Mr. Graves says he thinks that the New Democrats could win 100 seats Monday. They had 37 seats when the election was called; the Liberals had 77, the Conservatives 143, and the Bloc Quebecois 47.

Neither Mr. Graves nor any other pollsters have an easy explanation for the sudden ascent of the New Democrats, who entered the campaign in third place, safely behind the Liberals. Some suggest Canadians are tired of incumbents, meaning the Conservatives, who hold power, and the Liberals, who have held power.

Others believe it is the appeal of the NDP leader, Jack Layton, the sunny former Toronto city councilman who has led the party for eight years. Mr. Layton was recovering from prostate cancer and hip surgery when the campaign began and still walks with a cane. Faced with a choice of Stephen Harper, the dour former economist, and Mr. Ignatieff, the aloof intellectual, the electorate has warmed to Mr. Layton. His popularity particularly began to rise after the campaign's two televised debates, in which no candidate won but Mr. Layton showed well.

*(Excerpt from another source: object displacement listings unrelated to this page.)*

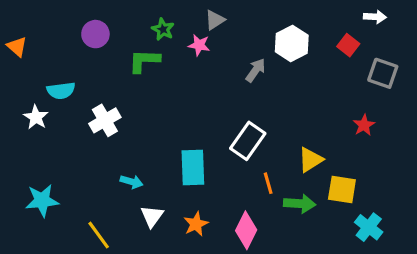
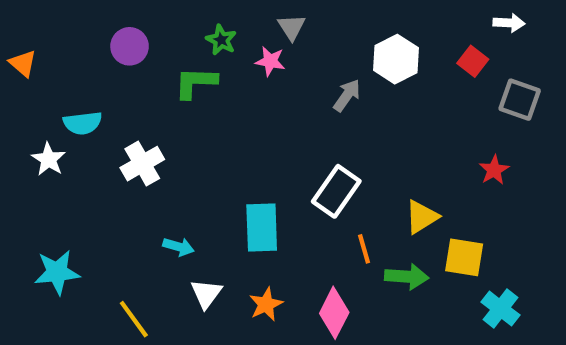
gray triangle: (215, 20) -> (292, 27), turned -30

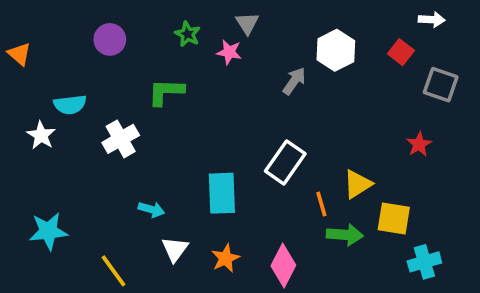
green L-shape: (196, 83) -> (166, 92), moved
orange line: (364, 249) -> (321, 204), moved
cyan cross: (500, 309) -> (424, 262), turned 36

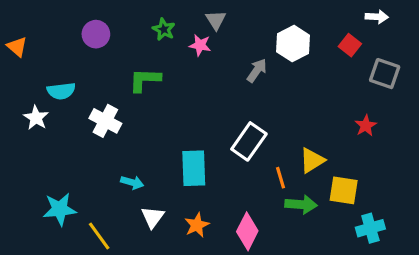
white cross: (121, 139) -> (105, 121), turned -32
cyan star: (48, 231) -> (60, 209), moved

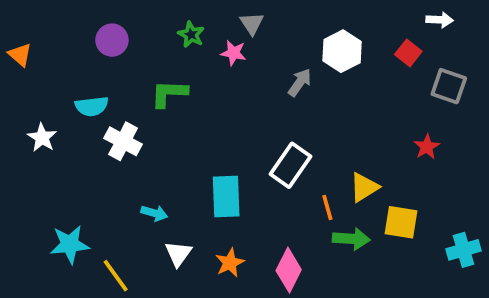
cyan semicircle: (61, 91) -> (92, 106), moved
cyan cross: (370, 228) -> (464, 250), moved

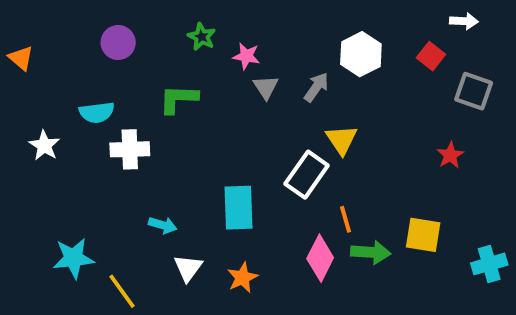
gray triangle: (252, 23) -> (266, 87), moved
white cross: (123, 141) -> (130, 149), turned -30
yellow triangle: (364, 187) -> (342, 140), moved, turned -32
pink diamond: (289, 270) -> (320, 258), moved

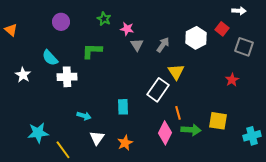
white hexagon: (361, 54) -> (196, 38), moved
cyan semicircle: (97, 112) -> (50, 58), turned 54
cyan rectangle: (239, 208) -> (123, 107), size x0.7

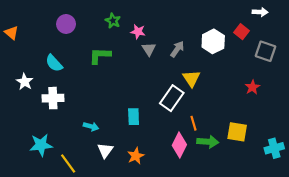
white cross: (67, 77) -> (53, 98), moved

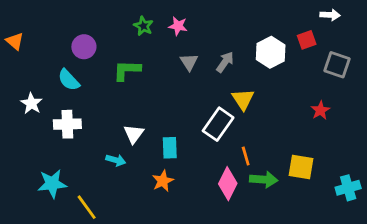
purple circle: (66, 24) -> (84, 47), moved
pink star: (138, 32) -> (178, 26), moved
red square: (242, 32) -> (307, 40), turned 32
white triangle: (105, 150) -> (134, 134), moved
orange star: (136, 156) -> (163, 181), moved

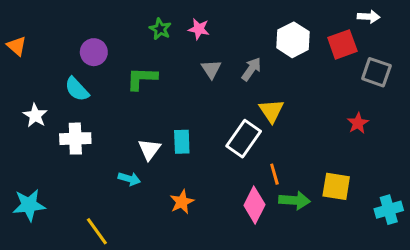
red square: (307, 40) -> (342, 44), size x1.4
white hexagon: (271, 52) -> (293, 40), moved
cyan rectangle: (170, 148) -> (182, 142), moved
cyan star: (52, 184) -> (29, 205), moved

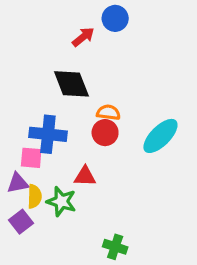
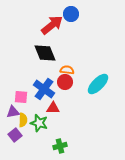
red arrow: (83, 37) -> (52, 25), size x1.6
blue cross: (48, 134) -> (44, 89), moved, turned 30
green cross: (115, 247) -> (60, 146), moved, turned -32

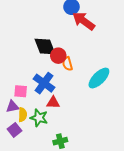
red arrow: (52, 25) -> (84, 21), moved, turned -105
orange semicircle: (67, 70) -> (67, 64), turned -112
red circle: (65, 82) -> (58, 56), moved

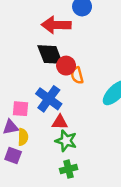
red arrow: (84, 21) -> (56, 25), moved, turned -35
green star: (39, 118) -> (66, 141), moved
purple square: (14, 130) -> (13, 156), turned -32

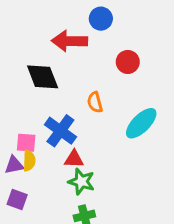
black diamond: (50, 54) -> (43, 77), moved
red circle: (66, 66) -> (128, 62), moved
yellow semicircle: (23, 137) -> (29, 161), moved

The story of the party's rise, though, is in Quebec, where the NDP now has only one of 75 elected representatives. Since 1993, the left-of-center Bloc Quebecois, which wants to make Quebec an independent country, has controlled most seats in the province, the only one where it runs candidates.

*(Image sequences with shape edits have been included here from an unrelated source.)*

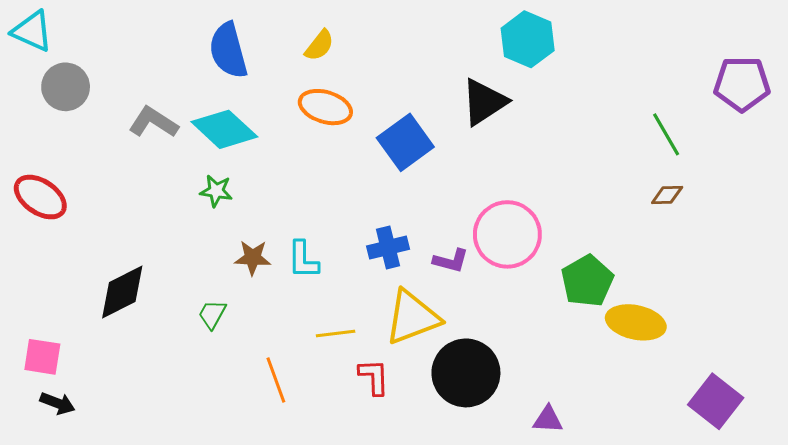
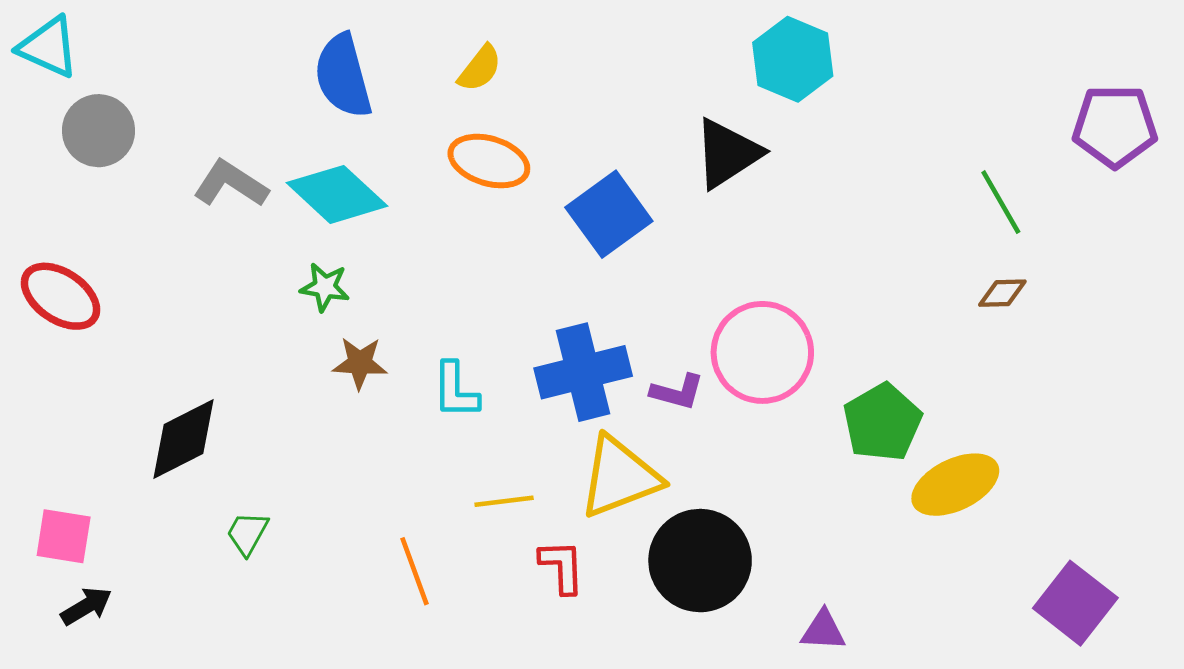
blue cross: (388, 248) -> (583, 372), size x1.5
brown star: (253, 258) -> (360, 363), moved
green trapezoid: (212, 314) -> (247, 533), moved
yellow ellipse: (636, 322) -> (955, 485), turned -38
black arrow: (57, 403) -> (86, 606), turned -52

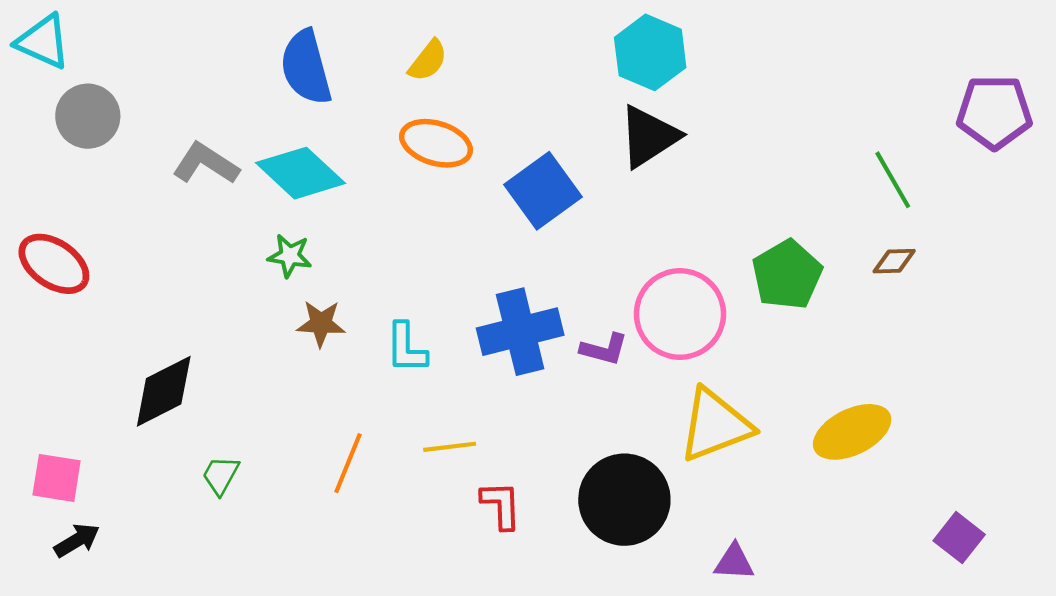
cyan hexagon: (793, 59) -> (650, 52), moved
green pentagon: (882, 422) -> (787, 275), moved
yellow triangle: (620, 477) -> (715, 425), moved
orange line: (414, 571) -> (348, 463), moved, turned 42
purple square: (1075, 603) -> (959, 538), size x0.7

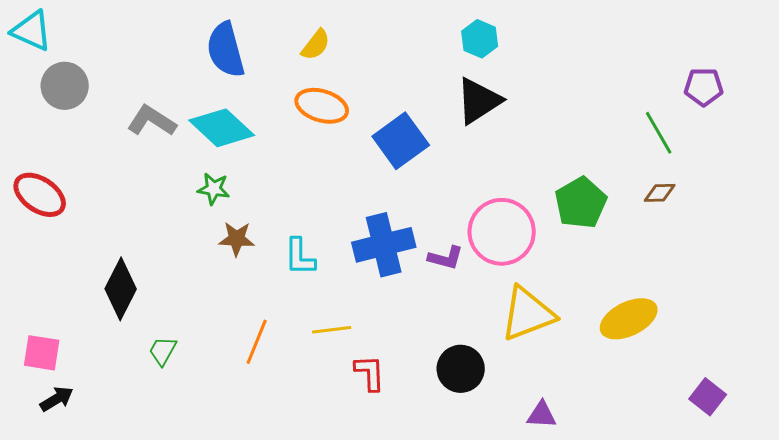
cyan hexagon: (650, 52) -> (480, 39), size x0.7
purple pentagon: (994, 112) -> (704, 87), moved, size x0.7
black diamond: (164, 391) -> (121, 289), turned -36
black circle: (624, 500) -> (461, 369), size x0.7

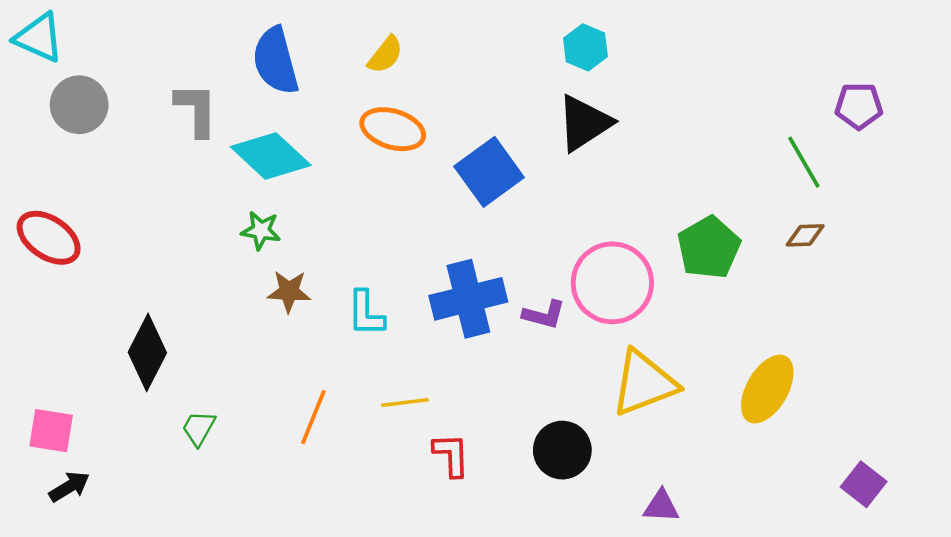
gray L-shape: (152, 121) -> (196, 110), moved, turned 57
yellow ellipse: (629, 319) -> (767, 389), turned -34

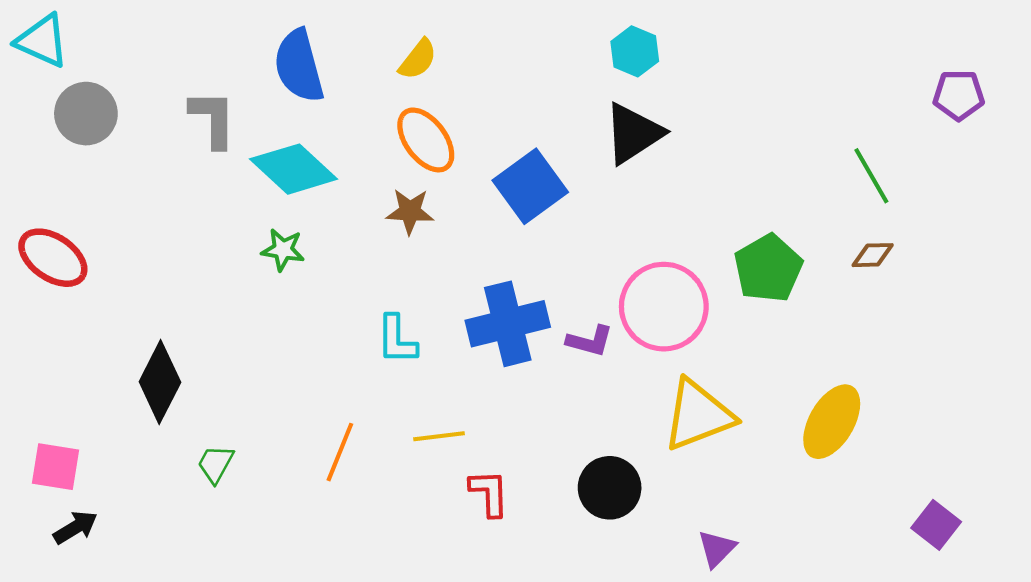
purple pentagon: (859, 106) -> (959, 95), moved
orange ellipse: (393, 129) -> (426, 140), turned 36
brown star: (289, 291) -> (410, 211), moved
purple triangle: (661, 506) -> (717, 549), turned -48

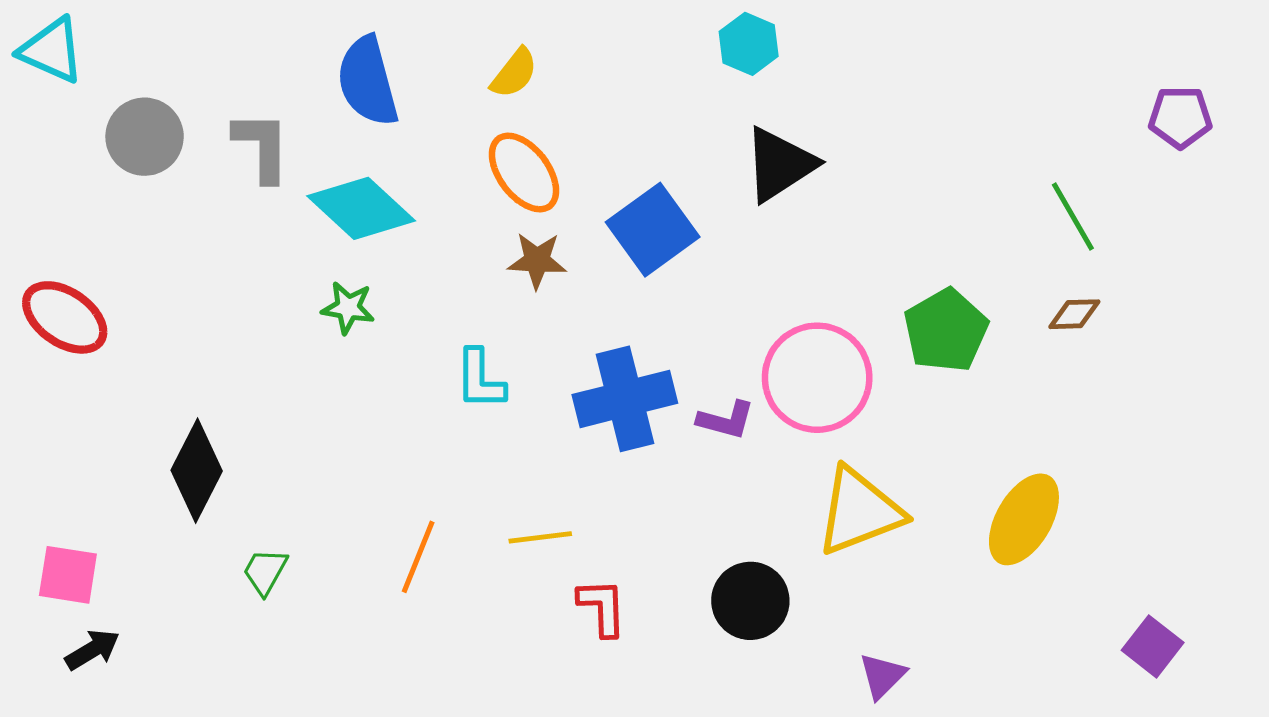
cyan hexagon: (635, 51) -> (749, 44), moved
gray circle: (86, 114) -> (145, 137), moved
brown star: (410, 211) -> (537, 260), moved
cyan L-shape: (397, 340) -> (480, 379), moved

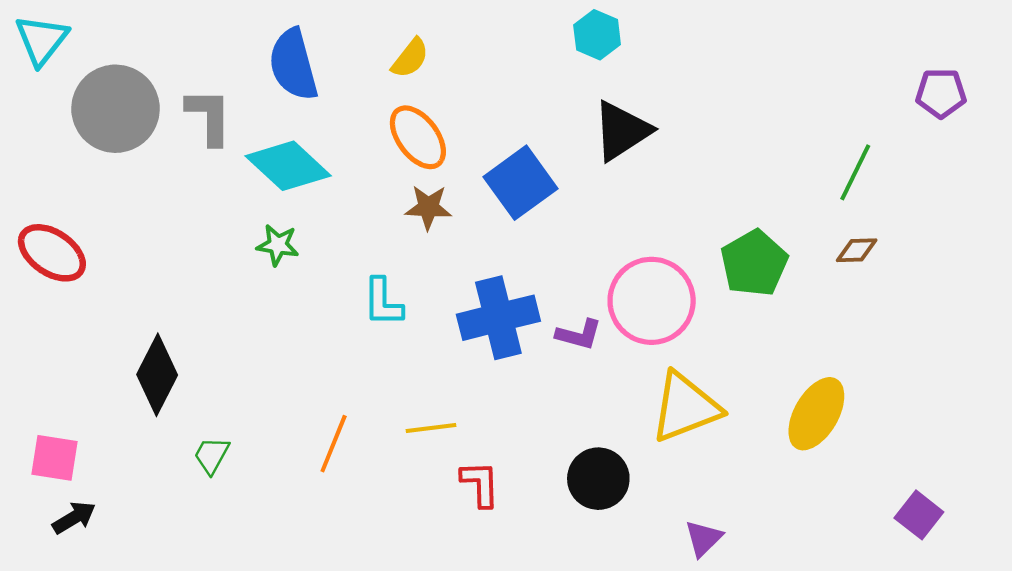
cyan triangle: (52, 50) -> (42, 40), turned 44
gray circle: (145, 137) -> (116, 109), size x1.4
green line: (1073, 216) -> (855, 172), turned 56

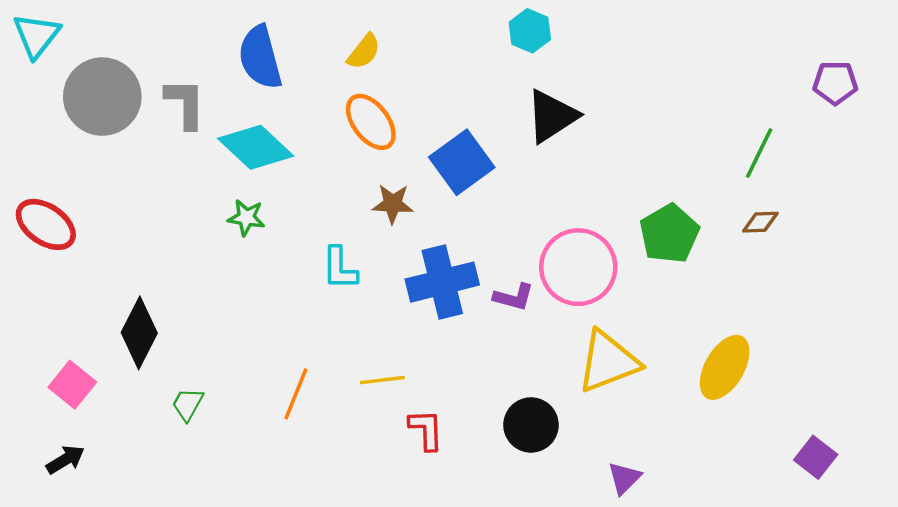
brown star: (428, 207) -> (393, 204), moved
pink square: (55, 458) -> (72, 385), moved, turned 30

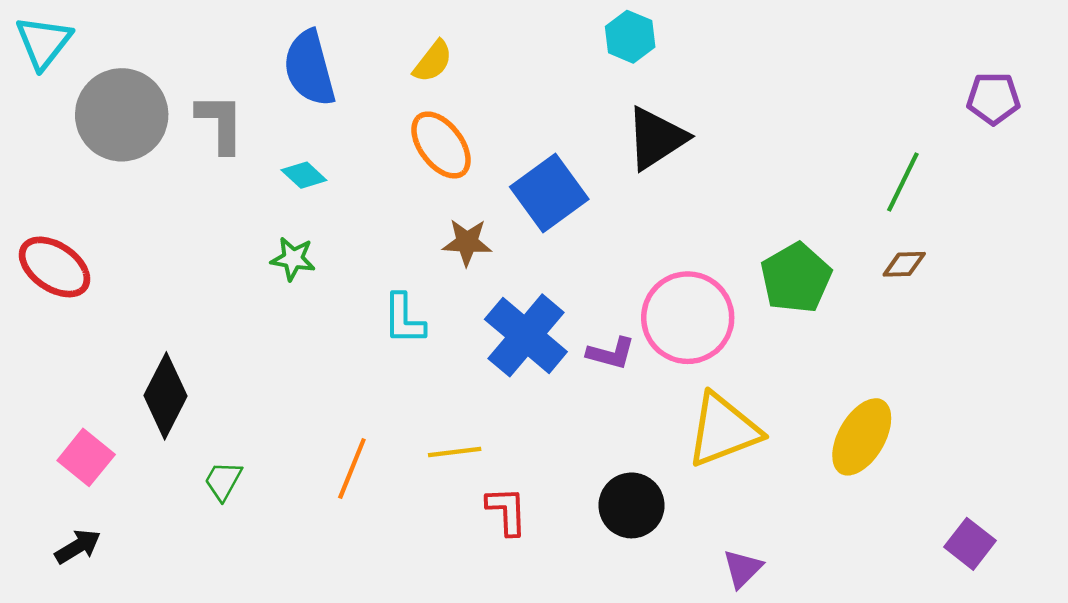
cyan diamond: (256, 147) -> (304, 175), size x0.5
blue cross: (442, 282) -> (526, 335), turned -36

The conventional wisdom was the Bloc Quebecois would win most of the seats in Quebec this time, as it has for the last five elections, leaving about a dozen each to the Conservatives and the Liberals. According to the polls, however, support for the Bloc has collapsed.

The Bloc is now in danger of losing most of its seats to the surging New Democrats. Quebeckers, more liberal than the rest of the country and tired of talking about independence, like the New Democrats' policies on social welfare and the environment, as well as their openness to Quebec's traditional demands for more constitutional powers within Canada.

For Mr. Harper's Conservatives, who have campaigned for a majority to preserve Canada's economic and political stability, the surge in support for the New Democrats is a costly surprise. Not only could the Conservatives lose some of their seats in Quebec, the NDP is eating into their support in Western Canada. Although Mr. Harper's strategy was always to split the left-of-center vote for a small majority, he did not expect the New Democrats would do this well.

But three-way splits in many constituencies could produce any number of outcomes, including a Conservative majority with the party winning a little more than a third of the vote. It could produce a Conservative minority facing an alliance between the New Democrats and the Liberals, whom the prime minister has warned repeatedly would join forces to force him from office.

Canada's fourth election in seven years also could bring new leaders of the Liberals and the Bloc Quebecois, whose new weakness will sharpen ideological divisions in Parliament and threaten the tradition of moderation in Canadian politics.

Andrew Cohen is an author, syndicated columnist, and professor of journalism and international affairs at Carleton University in Ottawa.